> Required work: For the data that follows, give the number of lines in which "Acon" appears. Add nothing to it.

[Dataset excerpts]
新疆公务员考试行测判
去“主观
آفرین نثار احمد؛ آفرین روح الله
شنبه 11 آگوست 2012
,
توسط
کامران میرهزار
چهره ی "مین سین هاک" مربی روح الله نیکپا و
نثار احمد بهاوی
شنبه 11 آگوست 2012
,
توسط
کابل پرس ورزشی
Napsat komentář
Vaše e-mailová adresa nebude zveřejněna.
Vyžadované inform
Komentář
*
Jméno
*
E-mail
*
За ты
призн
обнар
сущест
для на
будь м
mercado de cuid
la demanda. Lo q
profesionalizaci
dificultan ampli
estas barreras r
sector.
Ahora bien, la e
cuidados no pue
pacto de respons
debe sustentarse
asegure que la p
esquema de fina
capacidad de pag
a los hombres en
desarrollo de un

==

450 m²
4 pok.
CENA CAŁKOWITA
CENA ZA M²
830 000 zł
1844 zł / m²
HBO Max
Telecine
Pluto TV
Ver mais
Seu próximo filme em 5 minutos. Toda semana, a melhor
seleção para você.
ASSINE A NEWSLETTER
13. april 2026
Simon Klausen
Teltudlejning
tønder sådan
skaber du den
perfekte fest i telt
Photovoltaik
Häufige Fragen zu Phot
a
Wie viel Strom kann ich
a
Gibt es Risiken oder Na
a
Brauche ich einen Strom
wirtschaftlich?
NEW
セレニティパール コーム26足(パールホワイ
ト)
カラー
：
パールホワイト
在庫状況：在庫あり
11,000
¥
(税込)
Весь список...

--

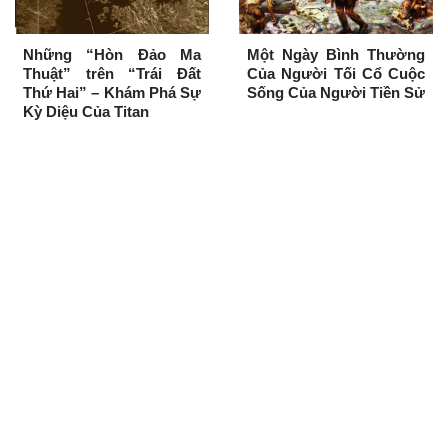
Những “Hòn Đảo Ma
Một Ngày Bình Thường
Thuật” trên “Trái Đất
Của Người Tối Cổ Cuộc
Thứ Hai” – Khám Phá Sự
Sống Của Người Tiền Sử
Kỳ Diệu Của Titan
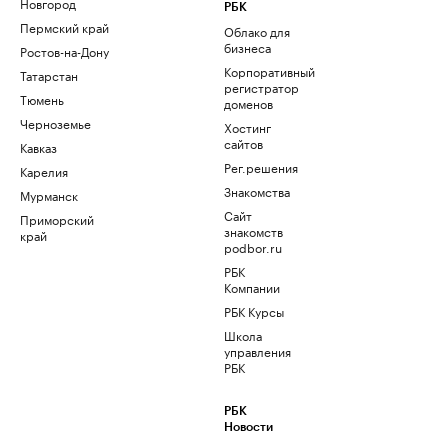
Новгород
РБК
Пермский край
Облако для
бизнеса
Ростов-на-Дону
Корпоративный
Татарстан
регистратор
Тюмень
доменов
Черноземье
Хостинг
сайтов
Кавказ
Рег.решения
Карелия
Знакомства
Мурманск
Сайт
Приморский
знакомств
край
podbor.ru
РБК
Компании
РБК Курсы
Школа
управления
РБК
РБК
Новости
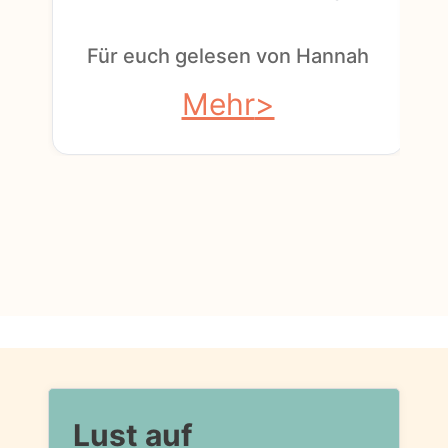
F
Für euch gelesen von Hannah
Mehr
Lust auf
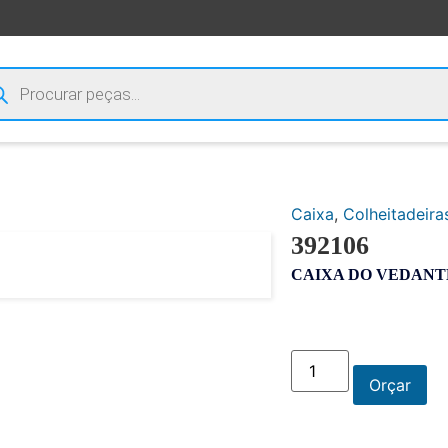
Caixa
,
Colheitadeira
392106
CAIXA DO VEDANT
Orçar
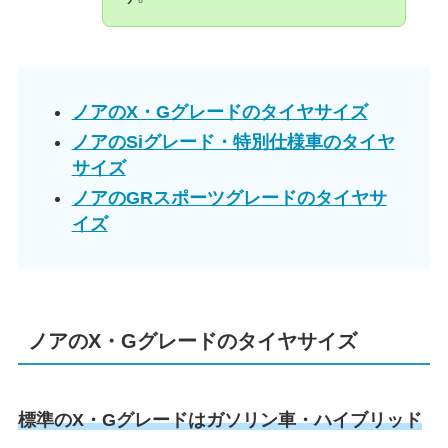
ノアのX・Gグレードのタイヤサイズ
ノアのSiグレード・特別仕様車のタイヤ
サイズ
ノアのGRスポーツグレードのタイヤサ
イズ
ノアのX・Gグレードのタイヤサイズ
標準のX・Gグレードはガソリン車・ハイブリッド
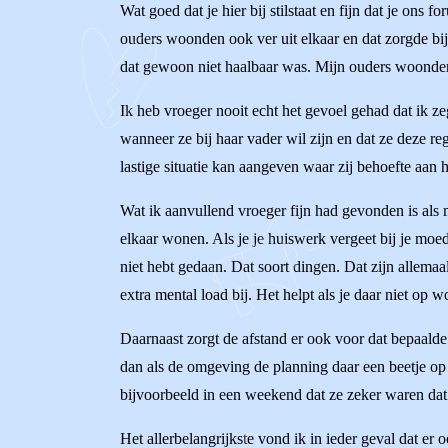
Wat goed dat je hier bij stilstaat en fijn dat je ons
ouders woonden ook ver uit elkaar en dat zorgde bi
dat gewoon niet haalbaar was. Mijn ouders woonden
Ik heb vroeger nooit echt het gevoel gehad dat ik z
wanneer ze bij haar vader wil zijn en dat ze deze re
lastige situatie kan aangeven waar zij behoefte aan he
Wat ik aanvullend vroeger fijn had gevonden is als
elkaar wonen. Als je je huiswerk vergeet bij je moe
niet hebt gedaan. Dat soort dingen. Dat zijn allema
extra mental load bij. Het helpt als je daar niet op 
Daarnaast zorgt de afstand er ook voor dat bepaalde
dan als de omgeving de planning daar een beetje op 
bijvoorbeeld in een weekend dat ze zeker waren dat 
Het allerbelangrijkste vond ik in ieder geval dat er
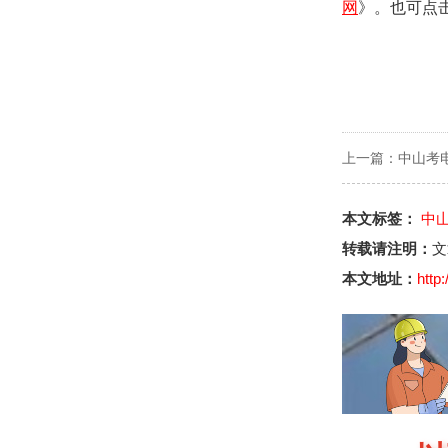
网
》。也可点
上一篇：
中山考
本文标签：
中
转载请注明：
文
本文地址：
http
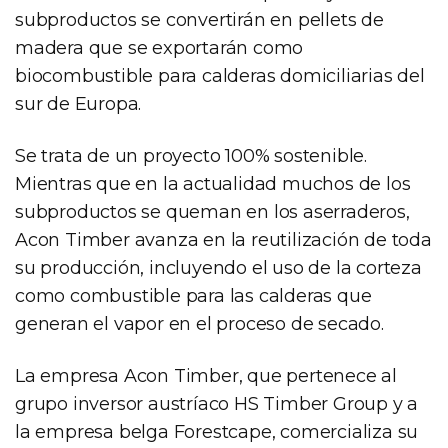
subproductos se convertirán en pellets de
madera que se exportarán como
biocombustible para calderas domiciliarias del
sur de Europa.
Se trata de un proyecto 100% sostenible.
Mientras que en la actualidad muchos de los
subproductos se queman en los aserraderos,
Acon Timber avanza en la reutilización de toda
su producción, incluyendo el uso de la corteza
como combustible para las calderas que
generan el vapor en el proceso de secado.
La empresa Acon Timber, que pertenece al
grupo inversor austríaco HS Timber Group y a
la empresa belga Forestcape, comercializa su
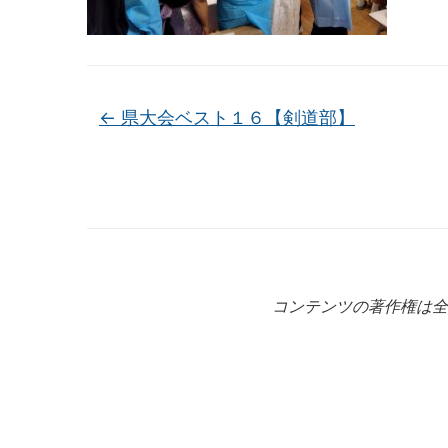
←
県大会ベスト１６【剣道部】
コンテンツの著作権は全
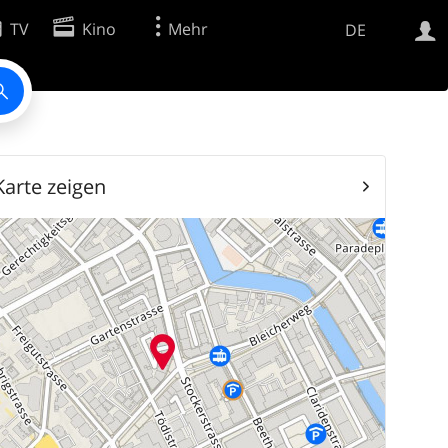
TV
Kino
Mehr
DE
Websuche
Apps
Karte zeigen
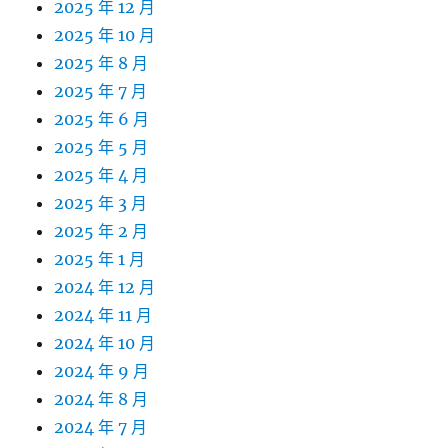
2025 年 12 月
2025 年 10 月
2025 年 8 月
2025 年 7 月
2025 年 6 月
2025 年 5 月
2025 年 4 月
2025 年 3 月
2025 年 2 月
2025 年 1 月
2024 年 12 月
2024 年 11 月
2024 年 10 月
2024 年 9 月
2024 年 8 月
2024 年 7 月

> Completed exercise: 2